= F. M. Shinde =

Indian writer

F. M. Shinde (Rupurkar) (b. 1948) is a Marathi writer from Maharashtra, India.

He has published thus far 24 collections of his poetry, three compilations of his literary critiques, a collection of his one-act plays, a translation of a book, and a collection of his humorous essays.
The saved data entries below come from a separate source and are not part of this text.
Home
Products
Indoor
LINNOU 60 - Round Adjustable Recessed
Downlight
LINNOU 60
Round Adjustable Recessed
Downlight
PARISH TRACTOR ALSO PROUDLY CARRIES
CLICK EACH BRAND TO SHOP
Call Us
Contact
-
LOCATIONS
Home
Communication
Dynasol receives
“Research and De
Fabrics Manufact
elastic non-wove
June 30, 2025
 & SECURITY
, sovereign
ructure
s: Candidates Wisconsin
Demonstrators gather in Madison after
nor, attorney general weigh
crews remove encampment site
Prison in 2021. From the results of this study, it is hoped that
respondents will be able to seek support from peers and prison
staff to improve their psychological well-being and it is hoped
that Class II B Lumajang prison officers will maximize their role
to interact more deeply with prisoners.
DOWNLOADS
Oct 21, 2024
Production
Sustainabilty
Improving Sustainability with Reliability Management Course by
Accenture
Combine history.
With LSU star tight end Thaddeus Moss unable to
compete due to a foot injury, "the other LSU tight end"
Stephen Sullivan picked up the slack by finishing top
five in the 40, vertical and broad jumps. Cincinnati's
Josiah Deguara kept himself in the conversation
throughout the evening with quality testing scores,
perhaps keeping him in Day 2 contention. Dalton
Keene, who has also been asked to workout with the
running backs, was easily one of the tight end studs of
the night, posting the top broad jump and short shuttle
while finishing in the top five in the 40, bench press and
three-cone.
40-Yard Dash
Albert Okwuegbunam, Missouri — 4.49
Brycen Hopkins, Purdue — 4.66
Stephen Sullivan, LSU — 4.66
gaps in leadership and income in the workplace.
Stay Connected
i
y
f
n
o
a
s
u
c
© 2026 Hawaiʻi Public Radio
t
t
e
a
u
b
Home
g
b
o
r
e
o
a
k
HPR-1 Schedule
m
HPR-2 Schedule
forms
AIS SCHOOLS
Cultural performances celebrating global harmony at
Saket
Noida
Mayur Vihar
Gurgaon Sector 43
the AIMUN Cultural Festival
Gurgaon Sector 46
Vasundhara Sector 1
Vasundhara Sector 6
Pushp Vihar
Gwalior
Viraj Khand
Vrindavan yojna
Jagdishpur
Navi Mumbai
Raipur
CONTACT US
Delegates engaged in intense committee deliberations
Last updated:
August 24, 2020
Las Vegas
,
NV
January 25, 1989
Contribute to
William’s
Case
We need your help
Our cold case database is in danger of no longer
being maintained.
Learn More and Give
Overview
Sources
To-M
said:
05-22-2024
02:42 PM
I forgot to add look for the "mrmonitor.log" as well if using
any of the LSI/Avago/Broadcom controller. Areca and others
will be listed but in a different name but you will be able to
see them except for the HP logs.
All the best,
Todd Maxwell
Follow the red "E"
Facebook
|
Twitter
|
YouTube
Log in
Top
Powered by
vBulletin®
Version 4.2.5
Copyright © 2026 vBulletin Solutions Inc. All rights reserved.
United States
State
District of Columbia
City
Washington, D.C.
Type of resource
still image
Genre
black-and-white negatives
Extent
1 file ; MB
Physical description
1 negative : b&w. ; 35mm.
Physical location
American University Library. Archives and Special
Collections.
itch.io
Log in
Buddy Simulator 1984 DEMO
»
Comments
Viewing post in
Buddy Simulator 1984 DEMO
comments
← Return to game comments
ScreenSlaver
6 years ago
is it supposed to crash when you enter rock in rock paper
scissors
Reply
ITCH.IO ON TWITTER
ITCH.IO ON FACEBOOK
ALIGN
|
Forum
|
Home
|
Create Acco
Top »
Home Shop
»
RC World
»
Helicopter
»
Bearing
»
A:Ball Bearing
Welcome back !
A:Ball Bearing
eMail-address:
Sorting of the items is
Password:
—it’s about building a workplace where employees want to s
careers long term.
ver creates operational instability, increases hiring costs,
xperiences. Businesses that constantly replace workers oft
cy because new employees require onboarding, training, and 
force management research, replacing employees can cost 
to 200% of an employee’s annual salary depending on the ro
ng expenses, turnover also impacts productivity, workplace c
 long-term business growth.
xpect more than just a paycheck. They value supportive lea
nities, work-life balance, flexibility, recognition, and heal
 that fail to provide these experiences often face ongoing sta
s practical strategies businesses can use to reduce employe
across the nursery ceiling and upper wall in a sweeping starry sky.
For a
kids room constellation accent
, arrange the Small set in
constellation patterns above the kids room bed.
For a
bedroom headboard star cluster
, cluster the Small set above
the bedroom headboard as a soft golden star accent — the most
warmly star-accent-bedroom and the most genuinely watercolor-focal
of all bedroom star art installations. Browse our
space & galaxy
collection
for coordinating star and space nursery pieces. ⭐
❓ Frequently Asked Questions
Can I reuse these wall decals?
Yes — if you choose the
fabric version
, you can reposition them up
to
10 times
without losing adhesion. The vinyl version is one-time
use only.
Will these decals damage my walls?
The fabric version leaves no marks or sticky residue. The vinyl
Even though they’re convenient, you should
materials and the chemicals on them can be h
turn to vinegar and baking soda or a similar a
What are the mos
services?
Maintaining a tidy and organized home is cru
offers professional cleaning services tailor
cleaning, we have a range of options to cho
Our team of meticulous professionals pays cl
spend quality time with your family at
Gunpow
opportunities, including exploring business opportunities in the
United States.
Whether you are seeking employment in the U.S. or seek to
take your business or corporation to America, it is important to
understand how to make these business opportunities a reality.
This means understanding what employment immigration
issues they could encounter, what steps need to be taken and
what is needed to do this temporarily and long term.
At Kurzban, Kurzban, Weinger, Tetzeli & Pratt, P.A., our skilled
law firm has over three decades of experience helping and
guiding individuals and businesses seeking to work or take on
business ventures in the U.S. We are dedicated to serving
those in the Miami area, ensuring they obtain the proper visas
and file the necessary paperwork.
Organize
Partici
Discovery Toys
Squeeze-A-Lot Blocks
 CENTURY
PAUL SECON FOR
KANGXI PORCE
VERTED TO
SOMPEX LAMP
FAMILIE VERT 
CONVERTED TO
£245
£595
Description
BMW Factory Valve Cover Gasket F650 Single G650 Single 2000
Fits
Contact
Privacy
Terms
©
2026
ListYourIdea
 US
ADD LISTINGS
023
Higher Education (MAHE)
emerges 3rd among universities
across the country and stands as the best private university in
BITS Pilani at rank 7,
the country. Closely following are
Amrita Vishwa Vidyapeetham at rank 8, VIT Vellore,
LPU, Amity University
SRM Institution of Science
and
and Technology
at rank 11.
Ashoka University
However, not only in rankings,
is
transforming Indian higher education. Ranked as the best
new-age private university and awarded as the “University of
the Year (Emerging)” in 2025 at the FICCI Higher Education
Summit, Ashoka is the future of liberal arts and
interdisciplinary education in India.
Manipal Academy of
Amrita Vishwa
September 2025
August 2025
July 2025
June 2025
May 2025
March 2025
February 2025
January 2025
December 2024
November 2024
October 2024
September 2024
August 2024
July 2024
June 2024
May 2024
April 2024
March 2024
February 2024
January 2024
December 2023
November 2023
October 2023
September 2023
He was born in a small village called Rupur in Kalamnuri Taluka of the Hingoli district of Maharashtra.

Swanta (स्वांत) (1973), Adima (आदिम) (1975), and Awashesh (अवशेष) (1979) are the titles of three of Shinde's poetry collections.

His other works include "Kshetra" (क्षेत्र), "Aai ani Itar Kavita" (आई आणि इतर कविता), "Mi Samil Samuhaat" (मी सामील समूहात), "Nirvasit Nakshatra" (निर्वासित नक्षत्र) among many others.

Shinde is a professor of Marathi.

==Awards and recognition==
Shinde has received for his poetry three Maharashtra state awards and also Vikhe Patil Award, Damani Literature Award, Asmitadarsha Award, and Parimal Award.

He been selected to preside over Marathwada Sahitya Sammelan which was scheduled to be held in December 2009. Shinde was elected as the President of the 87th Akhil Bharatiya Marathi Sahitya Sammelan to be held in Saswad in 2014.